Edmonton figure skater Kaetlyn Osmond ready to dominate on Olympic ice
'I'm just feeling more ready than I could possibly be'
Figure skater Kaetlyn Osmond plans to "hide out" at the athletes' village before she hits the ice at the Winter Games in Pyeongchang and pretend the Olympics aren't something special.
"I've been to so many competitions, especially the last couple of years and to me, each competition has felt the same," Osmond said in a rinkside interview with CBC Radio's Edmonton AM.
"I'm trying to keep myself thinking about the Olympics in the same way."
The 22-year-old Edmonton-based athlete is trying to keep her focus. It's important that she treat every competition, even the Olympics, the same, she said.
It's a mental game she plays to keep her nerves in check, so the pressure to compete doesn't become overwhelming.
'I'm trying to keep that focus'
"Everyone has been competing really well this year and it's still different for me to think that I'm a medal contender, but I can only do what I can do so I'm trying to keep that focus right now."
The 2017 World silver medallist, 2017 Grand Prix Final bronze medallist and two-time Skate Canada International champion represented Canada at the Winter Olympics in Sochi in 2014, earning a silver medal with Team Canada.
Osmond is feeling confident about her chances of scaling the podium again.
"I'm feeling really good. Training has been going really well," said Osmond, who was born in Marystown, N.L.
Her short program performance was nearly perfect, but what she described as "silly mistakes" cost her points in the long program.
In the women's singles competition, Osmond finished third after a couple of errors in her Black Swan skate, including a fall on her triple Salchow, dropped her the first-place position she held.
She vowed to do better in Pyeongchang.
"There are a lot of things that I've done wrong that I want to do better and things that I've done well that I want to keep doing well," she said.
'It feels really different'
Osmond has overcome a lot in her career since winning the silver medal in Sochi. Coming off her Team Canada win, she was working on choreography in September 2014 when she swerved to avoid another skater, caught an edge and fell.
Osmond, then a two-time Canadian champion, fractured the fibula in her right leg.
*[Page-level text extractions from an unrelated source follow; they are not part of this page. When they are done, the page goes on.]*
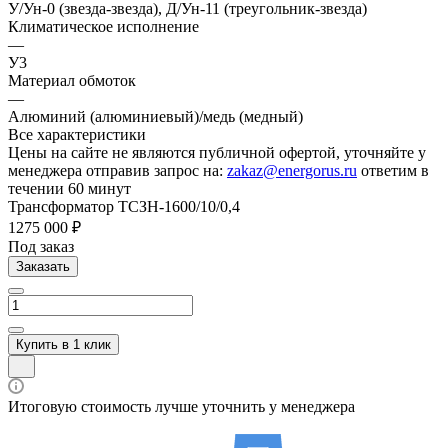
У/Ун-0 (звезда-звезда), Д/Ун-11 (треугольник-звезда)
Климатическое исполнение
—
У3
Материал обмоток
—
Алюминий (алюминиевый)/медь (медный)
Все характеристики
Цены на сайте не являются публичной офертой, уточняйте у
менеджера отправив запрос на:
zakaz@energorus.ru
ответим в
течении 60 минут
Трансформатор ТСЗН-1600/10/0,4
1275 000 ₽
Под заказ
Заказать
Купить в 1 клик
Итоговую стоимость лучше уточнить у менеджера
She was forced to withdraw from the 2014-15 skating season. She had also been off the ice for most of September 2013 due to an ankle injury.
Despite the injuries, Osmond never doubted that she would return to the ice.
Now she's bound for South Korea, feeling more confident than she ever has.
"It feels really different. Last time, I had no idea what to expect. I was injured all year leading up to it, and there was a lot of just getting myself back on track going into the Olympics.
"This year, I know more of what to expect. I'm really excited for it. Knowing that I have a full training year under my belt, and a world silver medal, it makes a big difference."
"I'm excited to experience it this time."